L'errore da non fare
Non lasciare l'impasto troppo a lungo esposto all'aria: l'albume si secca velocemente e il composto diventa sgranato. Lavora con movimenti rapidi e tieni una ciotola d'acqua vicino per inumidire frequentemente le dita mentre modelli. Un altro errore comune è forneggiarli a temperature troppo alte: oltre 170 gradi, la superficie si brucia mentre l'interno rimane crudo e appiccaticcio. La temperatura bassa e il tempo preciso sono la chiave per un biscotto croccante e friabile.
I nostri consigli
- Conserva i biscotti finiti in una scatola con carta assorbente, in un luogo fresco e asciutto. Durano circa una settimana a temperatura ambiente. Se vuoi conservarli più a lungo, riponili in freezer per fino a due mesi, ben sigillati.

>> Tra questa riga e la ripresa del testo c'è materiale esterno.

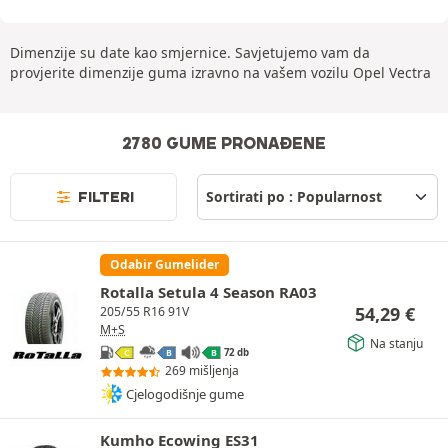
Dimenzije su date kao smjernice. Savjetujemo vam da
provjerite dimenzije guma izravno na vašem vozilu Opel Vectra
2780 GUME PRONAĐENE
FILTERI
Odabir Gumelider
Rotalla Setula 4 Season RA03
54,29
€
205/55 R16 91V
M+S
Na stanju
72 db
C
B
B
269 mišljenja
Cjelogodišnje gume
Kumho Ecowing ES31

- Le mandorle pelate già pronte si trovano al supermercato, ma se le sbollenti tu stesso da mandorle intere, otterrai un aroma più fresco. Per sbollentare: versare le mandorle intere in acqua bollente per 2 minuti, poi trasferire in acqua fredda e sfregare la buccia con le mani.

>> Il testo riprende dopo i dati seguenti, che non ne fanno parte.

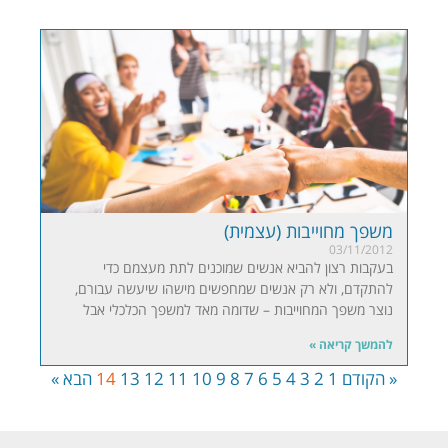
משפך מחוייבות (עצמית)
03/11/2012
בעקבות רצון להביא אנשים שמוכנים לתת מעצמם כדי
להתקדם, ולא רק אנשים שמחפשים מישהו שיעשה עבורם,
נוצר משפך המחוייבות – שדומה מאד למשפך הכלכלי אבל
להמשך קריאה »
« הקודם
1
2
3
4
5
6
7
8
9
10
11
12
13
14
הבא »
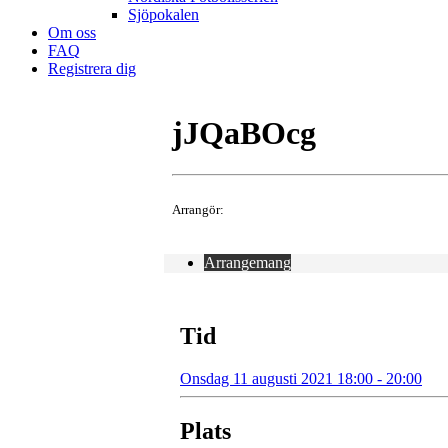
Sjöpokalen
Om oss
FAQ
Registrera dig
jJQaBOcg
Arrangör:
Arrangemang
Tid
Onsdag 11 augusti 2021 18:00 - 20:00
Plats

- Se non hai coloranti alimentari, i biscotti rimangono bianchi e sono altrettanto buoni. La tradizione più antica della pasta reale non prevedeva colorazione, ma bicolore: la frutta stilizzata veniva decorata a mano dopo.
- Accostamenti ideali: caffè espresso caldo, tè bianco, oppure un bicchiere di passito dolce freddo. A colazione, abbinali a uno yogurt naturale per equilibrare la dolcezza.
Quando prepararla
I biscotti di pasta reale si preparano tutto l'anno, ma sono particolarmente apprezzati in primavera per le festività di compleanno e nei periodi festivi come Natale e Pasqua. A causa della loro eleganza e della facilità di conservazione, sono ideali per preparare in anticipo e regalare in scatolette decorate.
Domande frequenti
- Posso usare mandorle intere tritate al momento invece di mandorle pelate? Tecnicamente sì, ma il colore finale sarà più scuro e il sapore leggermente più amarognolo per la buccia. La pasta reale tradizionale prevede mandorle pelate per ottenere il colore bianco e il gusto delicato.
- L'impasto è troppo appiccaticcio per modellarsi. Come rimediare? Aggiungi altri 10 grammi di zucchero a velo e mescola bene. Se rimane comunque molle, riponi in frigorifero per 20 minuti per raffermarlo leggermente.
- Posso sostituire gli albumi con acqua? No. Gli albumi forniscono struttura proteica e aiutano a legare l'impasto. L'acqua da sola non funziona, l'impasto rimane grumoso.
- I biscotti si sgretolano appena li tocco. Cosa ho sbagliato? Probabilmente il tempo di cottura era eccessivo oppure la temperatura era troppo alta. Riduci a 150 gradi nella prossima panificata e controlla dopo 15 minuti. La friabilità è desiderata, ma se si rompono durante la modellazione, significa che sono già troppo asciutti.